4
votes

I'm having trouble emulating how stat_smooth calculates it's confidence interval.

Let's generate some data and a simple model:

library(tidyverse)    
# sample data
df = tibble(
  x = runif(10),
  y = x + rnorm(10)*0.2
)

# simple linear model
model = lm(y ~ x, df)

Now use predict() to generate values and confidence intervals

# predict 
df$predicted = predict(
  object = model,
  newdata = df
)

# predict 95% confidence interval
df$CI = predict(
  object = model,
  newdata = df,
  se.fit = TRUE
)$se.fit * qnorm(1 - (1-0.95)/2)

Notice that qnorm is used to expand from standard error to 95% CI

Plot the data (black dots), geom_smooth (black line + gray ribbon), and the predicted ribbon (red and blue lines).

ggplot(df) +
  aes(x = x, y = y) +
  geom_point(size = 2) +
  geom_smooth(method = "lm", level = 0.95, fullrange = TRUE, color = "black") +
  geom_line(aes(y = predicted + CI), color = "blue") + # upper
  geom_line(aes(y = predicted - CI), color = "red") + # lower
  theme_classic()

enter image description here

The red and blue lines should be the same as the ribbon's edges.
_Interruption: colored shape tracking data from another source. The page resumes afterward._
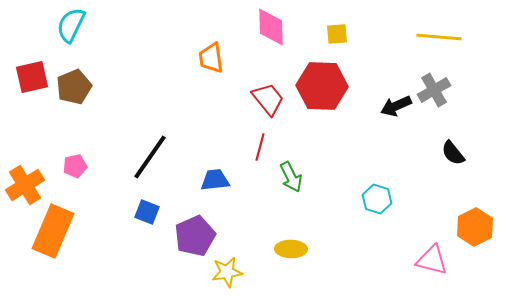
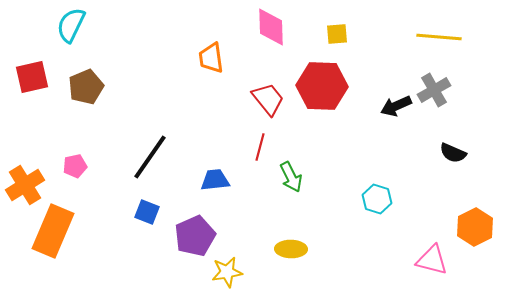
brown pentagon: moved 12 px right
black semicircle: rotated 28 degrees counterclockwise
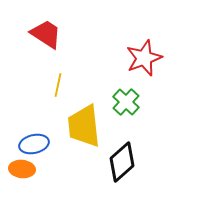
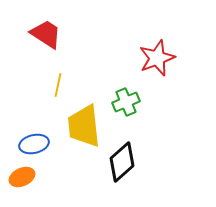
red star: moved 13 px right
green cross: rotated 24 degrees clockwise
orange ellipse: moved 8 px down; rotated 30 degrees counterclockwise
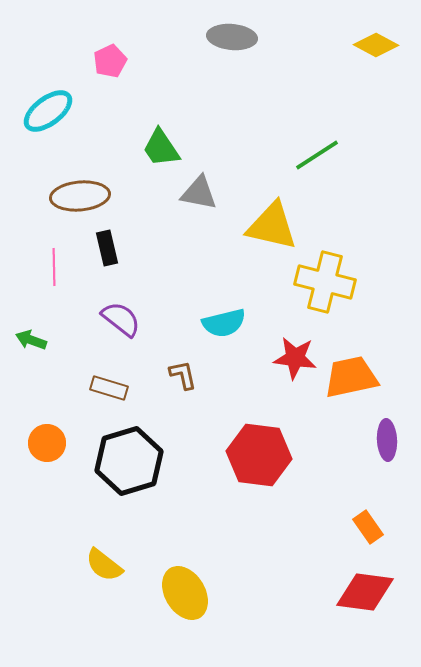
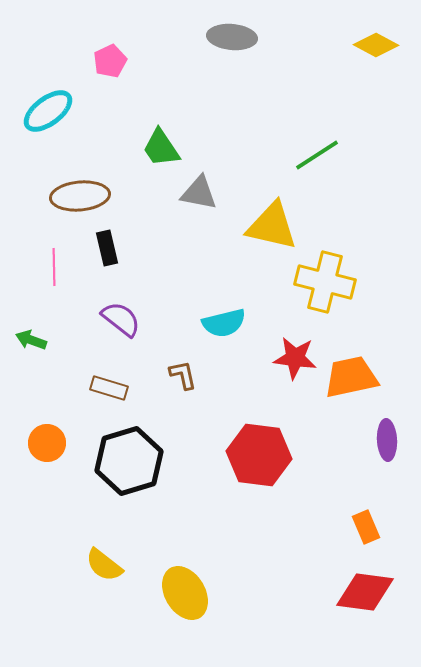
orange rectangle: moved 2 px left; rotated 12 degrees clockwise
What am I doing wrong?

1
It's probably use confidence intervals based on the t-distribution and not the normal distribution...Dason
Thank you! I replaced qnorm(...) with qt(1 - (1-0.95)/2, nrow(df)), and it perfectly lines up. If you post as an answer, I'll mark it correct.sharoz

1 Answers

4
votes

As posted in a comment by @Dason, the answer is that geom_smooth uses a t-distribution, not a normal distribution.

In my original question, replace qnorm(1 - (1-0.95)/2) with qt(1 - (1-0.95)/2, nrow(df)) for the lines to match up.